By mid-October, the container port idea was dead. According to the city manager’s report, “investment groups are no longer interested in pursuing the new north shore port concept.” These groups, which include J.P. Morgan, may wish to redevelop terminals along the south shore. The city manager’s report stresses that new port investment “will be related to existing land and facilities rather than to a new facility.” The demise of the north shore container port gives environmental groups a window of opportunity—before the city advances a new scheme.

Over a decade ago, the California Coastal Conservancy funded a specific plan for the north Richmond shoreline, with input from businesses, city staff, and enviros. The document tried to balance preservation of natural areas with development. There is more science just 15 years later about the bay and its wildlife, and after Katrina, a lot more understanding about why wetlands are so important ecologically and as natural flood control “sponges.”

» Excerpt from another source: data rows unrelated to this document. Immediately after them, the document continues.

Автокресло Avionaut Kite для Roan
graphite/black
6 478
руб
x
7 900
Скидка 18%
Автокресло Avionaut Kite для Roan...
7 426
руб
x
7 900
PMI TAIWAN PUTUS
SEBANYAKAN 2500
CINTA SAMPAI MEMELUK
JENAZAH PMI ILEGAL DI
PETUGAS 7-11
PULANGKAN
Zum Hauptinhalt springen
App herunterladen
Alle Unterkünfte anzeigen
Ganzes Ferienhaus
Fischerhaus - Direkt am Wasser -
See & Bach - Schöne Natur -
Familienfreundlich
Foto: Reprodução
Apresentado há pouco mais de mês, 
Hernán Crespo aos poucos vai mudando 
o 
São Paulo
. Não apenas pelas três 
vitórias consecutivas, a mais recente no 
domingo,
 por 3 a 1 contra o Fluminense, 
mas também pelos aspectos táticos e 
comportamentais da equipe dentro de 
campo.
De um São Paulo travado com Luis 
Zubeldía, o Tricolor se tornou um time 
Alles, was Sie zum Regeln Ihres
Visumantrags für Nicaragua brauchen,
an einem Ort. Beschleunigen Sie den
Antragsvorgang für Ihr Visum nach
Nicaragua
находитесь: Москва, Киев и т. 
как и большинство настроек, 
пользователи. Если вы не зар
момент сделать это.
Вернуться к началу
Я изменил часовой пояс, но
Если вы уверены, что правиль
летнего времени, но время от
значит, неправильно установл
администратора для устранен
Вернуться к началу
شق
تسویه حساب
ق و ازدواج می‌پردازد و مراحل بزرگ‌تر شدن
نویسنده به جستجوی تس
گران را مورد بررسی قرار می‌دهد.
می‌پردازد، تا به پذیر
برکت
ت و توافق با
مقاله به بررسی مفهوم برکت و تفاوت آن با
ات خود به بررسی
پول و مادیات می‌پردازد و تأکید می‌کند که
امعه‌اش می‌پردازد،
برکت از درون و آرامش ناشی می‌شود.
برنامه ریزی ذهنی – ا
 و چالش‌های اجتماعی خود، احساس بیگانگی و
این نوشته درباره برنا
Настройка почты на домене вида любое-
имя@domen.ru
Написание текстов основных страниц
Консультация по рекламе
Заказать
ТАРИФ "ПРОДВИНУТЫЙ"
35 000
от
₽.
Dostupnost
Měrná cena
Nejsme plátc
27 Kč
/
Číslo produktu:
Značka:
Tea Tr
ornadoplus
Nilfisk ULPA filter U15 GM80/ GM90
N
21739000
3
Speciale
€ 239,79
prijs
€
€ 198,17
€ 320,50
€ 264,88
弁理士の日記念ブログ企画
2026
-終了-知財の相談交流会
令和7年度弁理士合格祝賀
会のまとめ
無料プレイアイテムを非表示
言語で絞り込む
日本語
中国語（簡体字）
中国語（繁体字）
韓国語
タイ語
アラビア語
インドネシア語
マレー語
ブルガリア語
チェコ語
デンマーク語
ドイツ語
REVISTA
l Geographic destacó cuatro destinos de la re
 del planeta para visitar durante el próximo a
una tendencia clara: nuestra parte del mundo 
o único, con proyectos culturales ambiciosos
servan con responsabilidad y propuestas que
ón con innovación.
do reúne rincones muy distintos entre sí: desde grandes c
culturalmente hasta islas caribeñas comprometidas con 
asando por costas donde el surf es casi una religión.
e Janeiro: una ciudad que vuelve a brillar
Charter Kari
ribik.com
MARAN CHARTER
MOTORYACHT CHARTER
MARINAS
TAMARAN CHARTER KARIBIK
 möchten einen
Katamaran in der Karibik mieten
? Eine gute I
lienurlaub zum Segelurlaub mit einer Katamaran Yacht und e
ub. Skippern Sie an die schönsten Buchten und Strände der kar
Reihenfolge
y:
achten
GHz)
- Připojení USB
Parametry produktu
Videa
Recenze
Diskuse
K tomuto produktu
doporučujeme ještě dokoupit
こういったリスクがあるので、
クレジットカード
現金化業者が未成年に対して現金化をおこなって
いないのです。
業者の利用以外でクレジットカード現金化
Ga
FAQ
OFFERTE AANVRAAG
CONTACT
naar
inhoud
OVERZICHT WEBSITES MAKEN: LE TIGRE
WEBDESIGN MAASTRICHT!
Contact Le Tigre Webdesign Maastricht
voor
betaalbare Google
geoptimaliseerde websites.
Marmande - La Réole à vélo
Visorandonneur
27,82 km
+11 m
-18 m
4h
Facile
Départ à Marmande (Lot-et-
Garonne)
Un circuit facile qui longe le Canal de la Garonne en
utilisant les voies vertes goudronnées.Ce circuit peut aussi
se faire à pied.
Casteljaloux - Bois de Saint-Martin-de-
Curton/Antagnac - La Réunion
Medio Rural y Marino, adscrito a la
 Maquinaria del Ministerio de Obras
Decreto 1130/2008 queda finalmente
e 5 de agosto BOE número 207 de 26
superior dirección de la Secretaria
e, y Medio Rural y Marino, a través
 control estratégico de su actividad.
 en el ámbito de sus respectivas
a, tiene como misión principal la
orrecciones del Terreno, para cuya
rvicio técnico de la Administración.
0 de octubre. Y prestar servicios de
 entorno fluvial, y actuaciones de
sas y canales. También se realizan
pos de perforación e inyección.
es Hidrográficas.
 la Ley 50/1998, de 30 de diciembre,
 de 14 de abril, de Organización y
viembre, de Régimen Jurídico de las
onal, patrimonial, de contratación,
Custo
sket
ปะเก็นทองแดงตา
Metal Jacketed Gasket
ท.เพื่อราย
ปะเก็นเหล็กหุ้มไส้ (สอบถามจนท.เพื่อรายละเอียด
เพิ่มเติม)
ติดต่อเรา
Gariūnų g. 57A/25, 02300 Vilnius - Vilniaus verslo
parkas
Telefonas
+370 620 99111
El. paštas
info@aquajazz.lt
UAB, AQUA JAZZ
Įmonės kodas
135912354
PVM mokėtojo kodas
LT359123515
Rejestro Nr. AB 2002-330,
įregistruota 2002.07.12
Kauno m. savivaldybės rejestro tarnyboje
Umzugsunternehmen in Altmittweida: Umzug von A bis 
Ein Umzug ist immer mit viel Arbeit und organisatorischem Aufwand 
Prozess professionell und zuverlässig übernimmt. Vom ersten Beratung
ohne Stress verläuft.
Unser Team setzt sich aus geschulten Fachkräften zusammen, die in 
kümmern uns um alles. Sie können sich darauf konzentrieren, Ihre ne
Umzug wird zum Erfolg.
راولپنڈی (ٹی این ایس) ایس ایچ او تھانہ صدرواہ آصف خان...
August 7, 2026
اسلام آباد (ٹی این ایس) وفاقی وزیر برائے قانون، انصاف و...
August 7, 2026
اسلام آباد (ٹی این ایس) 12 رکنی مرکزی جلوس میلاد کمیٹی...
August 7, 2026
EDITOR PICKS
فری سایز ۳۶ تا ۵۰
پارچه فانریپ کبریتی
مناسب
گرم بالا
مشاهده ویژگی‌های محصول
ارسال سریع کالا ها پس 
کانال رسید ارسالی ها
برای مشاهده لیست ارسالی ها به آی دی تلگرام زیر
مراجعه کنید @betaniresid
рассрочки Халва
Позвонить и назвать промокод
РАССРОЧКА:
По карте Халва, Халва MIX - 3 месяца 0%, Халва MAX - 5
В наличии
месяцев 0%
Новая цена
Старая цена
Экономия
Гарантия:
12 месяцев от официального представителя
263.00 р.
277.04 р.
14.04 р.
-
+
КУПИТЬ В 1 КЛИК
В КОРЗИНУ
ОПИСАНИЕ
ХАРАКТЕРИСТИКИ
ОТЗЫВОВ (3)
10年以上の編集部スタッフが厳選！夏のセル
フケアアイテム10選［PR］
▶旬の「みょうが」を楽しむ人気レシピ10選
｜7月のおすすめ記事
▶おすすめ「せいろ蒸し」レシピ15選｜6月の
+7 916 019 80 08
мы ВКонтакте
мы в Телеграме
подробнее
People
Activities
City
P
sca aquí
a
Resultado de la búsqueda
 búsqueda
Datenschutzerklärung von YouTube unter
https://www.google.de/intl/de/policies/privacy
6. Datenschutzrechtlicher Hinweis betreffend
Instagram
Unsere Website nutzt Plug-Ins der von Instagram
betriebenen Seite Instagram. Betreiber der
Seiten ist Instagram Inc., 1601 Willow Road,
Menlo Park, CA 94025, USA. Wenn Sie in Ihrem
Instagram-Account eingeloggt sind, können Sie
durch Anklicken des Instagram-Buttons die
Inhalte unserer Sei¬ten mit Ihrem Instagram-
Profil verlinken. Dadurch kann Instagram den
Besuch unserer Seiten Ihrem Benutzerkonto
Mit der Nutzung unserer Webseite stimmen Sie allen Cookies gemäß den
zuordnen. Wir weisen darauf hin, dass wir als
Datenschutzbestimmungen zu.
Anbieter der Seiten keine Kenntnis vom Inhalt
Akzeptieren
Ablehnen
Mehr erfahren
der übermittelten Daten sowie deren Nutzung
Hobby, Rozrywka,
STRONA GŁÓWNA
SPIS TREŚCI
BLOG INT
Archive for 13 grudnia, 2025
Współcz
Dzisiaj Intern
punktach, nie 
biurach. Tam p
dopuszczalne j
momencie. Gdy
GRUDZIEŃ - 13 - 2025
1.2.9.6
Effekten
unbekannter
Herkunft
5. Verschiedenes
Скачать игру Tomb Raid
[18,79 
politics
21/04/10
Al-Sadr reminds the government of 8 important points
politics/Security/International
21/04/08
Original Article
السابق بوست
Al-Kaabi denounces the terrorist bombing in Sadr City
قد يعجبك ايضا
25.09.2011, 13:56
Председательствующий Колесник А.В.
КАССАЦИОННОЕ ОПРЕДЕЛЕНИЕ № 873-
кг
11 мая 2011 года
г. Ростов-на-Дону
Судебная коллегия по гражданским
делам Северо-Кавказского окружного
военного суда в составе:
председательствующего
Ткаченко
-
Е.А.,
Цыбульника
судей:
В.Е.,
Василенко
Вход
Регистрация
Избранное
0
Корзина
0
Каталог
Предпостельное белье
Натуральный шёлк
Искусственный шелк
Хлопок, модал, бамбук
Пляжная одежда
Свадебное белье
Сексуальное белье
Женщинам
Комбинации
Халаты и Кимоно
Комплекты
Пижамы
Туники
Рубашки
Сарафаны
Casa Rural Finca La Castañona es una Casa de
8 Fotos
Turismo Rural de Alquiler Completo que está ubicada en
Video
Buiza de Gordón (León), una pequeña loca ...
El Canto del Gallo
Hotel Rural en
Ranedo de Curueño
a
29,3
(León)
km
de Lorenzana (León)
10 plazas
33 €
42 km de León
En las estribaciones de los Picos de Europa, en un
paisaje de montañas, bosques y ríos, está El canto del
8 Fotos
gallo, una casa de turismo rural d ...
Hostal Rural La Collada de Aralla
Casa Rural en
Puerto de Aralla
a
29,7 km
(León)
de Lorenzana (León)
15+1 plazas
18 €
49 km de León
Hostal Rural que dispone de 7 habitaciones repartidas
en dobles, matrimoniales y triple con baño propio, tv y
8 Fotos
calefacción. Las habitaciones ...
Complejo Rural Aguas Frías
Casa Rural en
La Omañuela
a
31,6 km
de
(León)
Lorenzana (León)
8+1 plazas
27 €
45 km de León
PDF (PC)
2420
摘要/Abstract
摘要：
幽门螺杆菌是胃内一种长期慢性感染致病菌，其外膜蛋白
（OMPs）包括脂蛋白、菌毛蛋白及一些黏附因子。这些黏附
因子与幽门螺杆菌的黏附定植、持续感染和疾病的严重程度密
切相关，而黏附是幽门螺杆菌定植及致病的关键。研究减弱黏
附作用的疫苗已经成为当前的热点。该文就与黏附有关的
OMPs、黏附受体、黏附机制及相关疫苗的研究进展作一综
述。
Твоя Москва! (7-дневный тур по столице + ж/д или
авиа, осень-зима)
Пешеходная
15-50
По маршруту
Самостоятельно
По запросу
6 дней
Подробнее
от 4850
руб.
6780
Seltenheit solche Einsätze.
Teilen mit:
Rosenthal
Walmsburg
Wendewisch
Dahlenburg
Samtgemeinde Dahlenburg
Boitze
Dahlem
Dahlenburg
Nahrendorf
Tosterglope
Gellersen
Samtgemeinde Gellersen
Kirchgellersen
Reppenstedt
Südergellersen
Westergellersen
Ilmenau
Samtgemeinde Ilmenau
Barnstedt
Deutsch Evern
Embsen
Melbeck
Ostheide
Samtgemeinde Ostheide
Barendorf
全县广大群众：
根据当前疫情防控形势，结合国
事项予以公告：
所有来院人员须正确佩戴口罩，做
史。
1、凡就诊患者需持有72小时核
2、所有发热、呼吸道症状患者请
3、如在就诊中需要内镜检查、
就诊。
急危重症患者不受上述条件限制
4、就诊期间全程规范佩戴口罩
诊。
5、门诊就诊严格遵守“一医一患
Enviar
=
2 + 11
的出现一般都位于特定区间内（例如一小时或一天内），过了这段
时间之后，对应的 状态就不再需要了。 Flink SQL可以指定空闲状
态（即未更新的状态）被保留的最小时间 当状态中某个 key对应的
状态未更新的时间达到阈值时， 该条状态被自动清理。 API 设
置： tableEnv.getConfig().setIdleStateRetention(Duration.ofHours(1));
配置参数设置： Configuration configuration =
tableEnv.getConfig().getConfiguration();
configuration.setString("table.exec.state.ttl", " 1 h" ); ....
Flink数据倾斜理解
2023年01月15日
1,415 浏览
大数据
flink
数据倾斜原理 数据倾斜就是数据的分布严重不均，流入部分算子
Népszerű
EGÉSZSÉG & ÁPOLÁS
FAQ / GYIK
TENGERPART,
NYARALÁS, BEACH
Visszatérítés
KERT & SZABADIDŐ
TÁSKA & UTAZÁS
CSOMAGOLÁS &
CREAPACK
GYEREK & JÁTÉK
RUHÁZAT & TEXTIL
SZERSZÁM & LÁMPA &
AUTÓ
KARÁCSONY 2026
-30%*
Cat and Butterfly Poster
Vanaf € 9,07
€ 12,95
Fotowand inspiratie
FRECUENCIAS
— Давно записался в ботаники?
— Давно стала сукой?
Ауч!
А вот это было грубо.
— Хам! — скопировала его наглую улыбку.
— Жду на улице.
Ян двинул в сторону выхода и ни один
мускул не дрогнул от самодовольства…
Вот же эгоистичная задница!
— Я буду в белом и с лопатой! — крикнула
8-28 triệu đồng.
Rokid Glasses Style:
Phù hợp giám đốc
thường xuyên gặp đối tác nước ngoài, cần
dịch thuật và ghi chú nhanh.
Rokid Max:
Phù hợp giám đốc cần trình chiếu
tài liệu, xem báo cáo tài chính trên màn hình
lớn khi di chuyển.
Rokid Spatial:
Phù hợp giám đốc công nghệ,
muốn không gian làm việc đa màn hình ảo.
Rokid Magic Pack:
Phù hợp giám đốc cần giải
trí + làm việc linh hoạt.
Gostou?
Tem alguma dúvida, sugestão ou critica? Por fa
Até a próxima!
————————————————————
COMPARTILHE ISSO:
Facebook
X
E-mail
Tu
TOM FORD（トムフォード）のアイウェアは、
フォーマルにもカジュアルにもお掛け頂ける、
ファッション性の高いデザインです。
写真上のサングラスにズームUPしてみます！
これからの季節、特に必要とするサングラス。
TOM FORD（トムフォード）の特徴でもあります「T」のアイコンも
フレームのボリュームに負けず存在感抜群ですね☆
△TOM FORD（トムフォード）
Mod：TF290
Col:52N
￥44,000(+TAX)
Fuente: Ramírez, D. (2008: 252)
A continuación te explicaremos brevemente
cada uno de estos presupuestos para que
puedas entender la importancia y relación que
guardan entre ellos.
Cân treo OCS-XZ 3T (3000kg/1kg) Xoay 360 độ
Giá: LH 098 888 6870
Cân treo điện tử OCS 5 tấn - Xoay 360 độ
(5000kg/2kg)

San Francisco-based nonprofit Natural Heritage Institute’s Rich Walkling, who has been involved for several years in the North Richmond area, in particular on Rheem Creek and Breuner Marsh, has a CALFED grant (yet more state/federal money) to develop a grassroots vision. Walkling, working closely with Dotson’s shoreline alliance, hopes to hold a series of workshops in early 2007 for people to get out in the field. “At the end of all of this, when we have this core group of people informed, we’ll go through another planning and conservation process,” he says. “We need to come up with examples of where cities have integrated economic development in a sustainable way that protects their natural resources—a giant container port doesn’t do that. We’ll come up with a vision for what the shoreline should look like—maybe a North Richmond Shoreline National Park.”

Developer dollars are easier to come by than state and federal funding for parks these days. I ask Butt what he thinks it will take to save the shoreline. Shirley Butt jumps in. “Richmond always talks about being business-friendly,” she says. “We need to tell developers we are seeking environmentally friendly businesses and start from there instead of always putting the environment second.”

Tom Butt speaks of Richmond activists like Lucretia Edwards, who recently passed away in her nineties. He seems to be hoping for Edwards’ reincarnation. “They were persistent, courted public opinion, used the media, and even litigated,” he says of Edwards and her cohort of citizen activists. “They outlasted and outlived the opposition.” If that legacy persists—and it seems likely to, with folks like Dotson and the shoreline alliance, the grassroots vision may, in the long run, prevail over ports, condos—and the City of Richmond’s Development-a-Week.